Kœnig facteurs d'orgues
- Industry: manufacture of musical instruments
- Founded: 1945
- Headquarters: Sarre-Union, Grand Est, France
- Key people: Yves Kœnig (President) Huguette Kœnig (General Manager)
- Products: pipe organs
- Services: building, restoring and maintenance
- Website: www.orgues-koenig.com

= Koenig (organ builder) =

French organ building company

Kœnig pipe organ builders, known as manufacture d'orgues Kœnig, is a French firm that designs, builds and restores pipe organs. This organ building, family-owned manufacture is based in Sarre-Union, Alsace, and founded in 1945.

== Achievements ==
Kœnig is specifically renowned for being the first contemporary organ builder to have performed in 1967 the recreation of a pipe organ, complying with the precepts found in the 1778 book L'Art du facteur d'orgues by Dom Bédos. This masterpiece can be seen in Saint-Georges' Church of Bouquenom in Sarre-Union.

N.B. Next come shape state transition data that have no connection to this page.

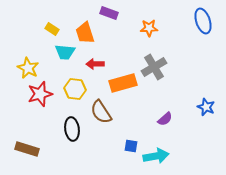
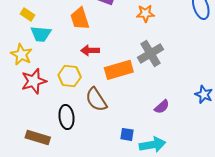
yellow rectangle: (52, 29) -> (28, 14), moved
cyan trapezoid: (65, 52) -> (41, 34), moved
brown rectangle: (27, 149) -> (38, 137), moved

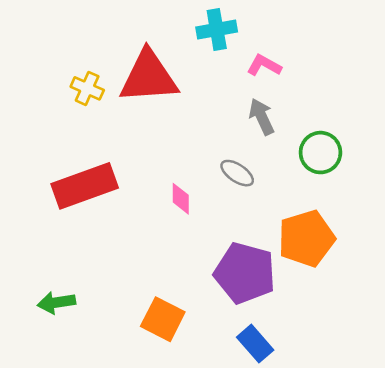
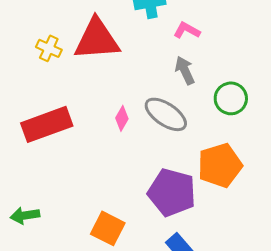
gray ellipse: (237, 173) -> (166, 114), size x1.6
pink diamond: (181, 199) -> (122, 118), moved, turned 30

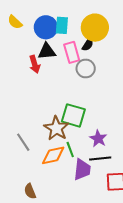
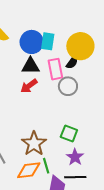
red arrow: (35, 64) -> (29, 86), moved, turned 66
green square: (73, 115) -> (69, 133), moved, size x0.7

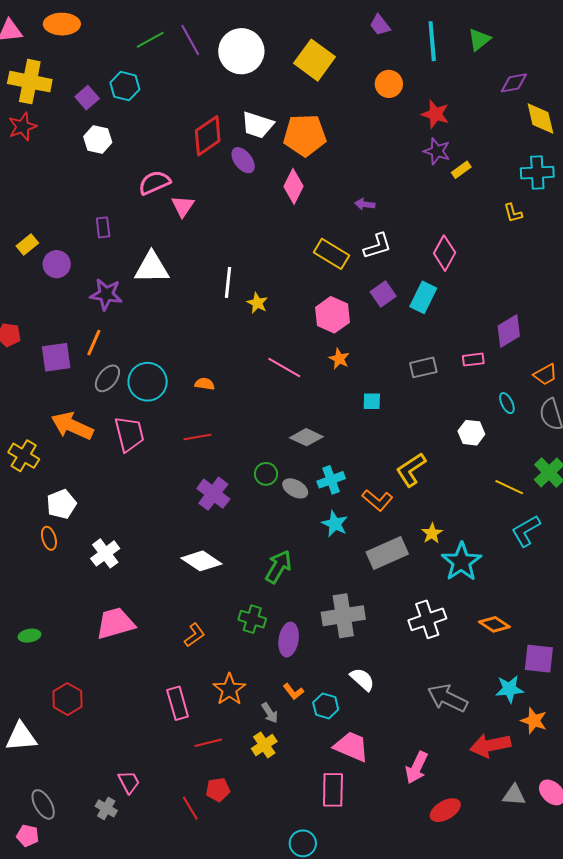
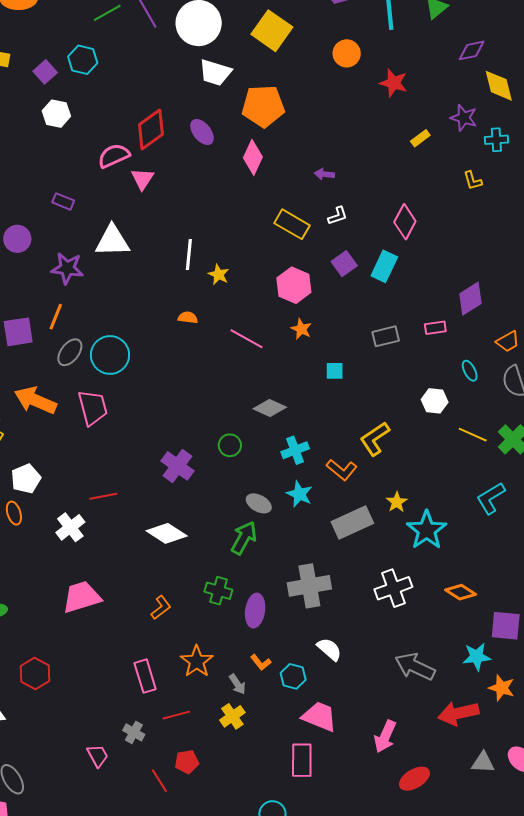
white trapezoid: (258, 125) -> (215, 73), moved
red diamond: (208, 136) -> (151, 130), moved
purple star: (437, 151) -> (464, 118), moved
cyan cross: (537, 173) -> (496, 140), size x0.7
purple rectangle: (103, 227) -> (63, 201), turned -60
white L-shape: (377, 246) -> (338, 216), size x0.7
orange semicircle: (205, 384) -> (188, 318), moved
red line: (197, 437) -> (103, 496), moved
yellow line: (509, 487) -> (473, 435), moved
gray ellipse: (295, 488) -> (259, 503), moved
gray cross: (106, 808) -> (134, 732), moved

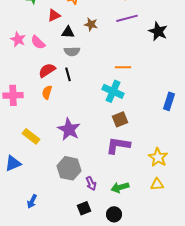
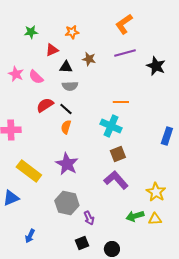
black line: (68, 74) -> (66, 109), turned -32
orange semicircle: (47, 92) -> (66, 127), moved
yellow rectangle: (31, 136) -> (29, 171), size x1.4
purple L-shape: (118, 145) -> (116, 180), turned 40
green arrow: (120, 187) -> (135, 216), moved

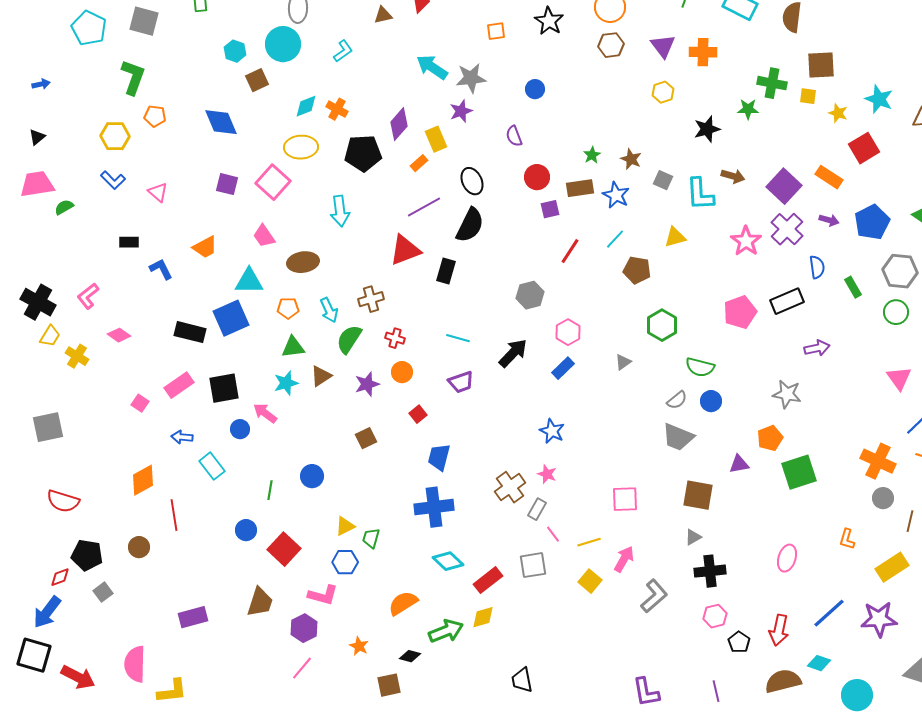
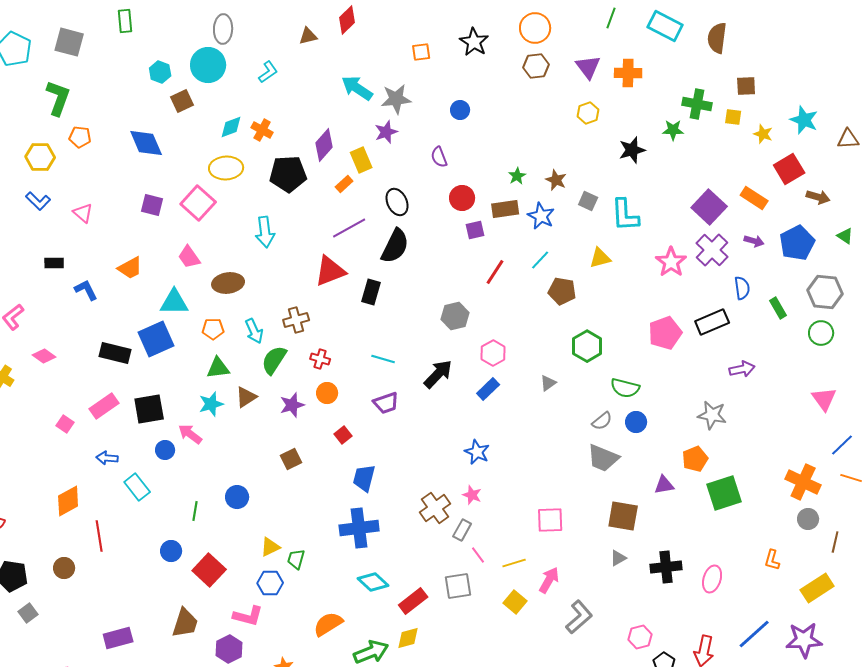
brown square: (821, 65) -> (746, 86), size x0.7
brown arrow: (733, 176) -> (818, 197), moved
black cross: (710, 571) -> (666, 567), moved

The workshop regularly contributes to the restoration of historical listed organs.

== History ==
Jean-Georges Koenig, born on May 16, 1920, in Strasbourg and died on November 26, 1992, purchased the business from the widow of organ builder Henry Vondrasek in order to resurrect the factory that had been established in 1930.

Yves Kœnig, born on May 16, 1950, began working with his father in the 1970s, fully taking over the business in 1982.

He is assisted since 2008 by Julien Marchal, born on Octobre 29, 1990, whom he gradually prepared for his succession.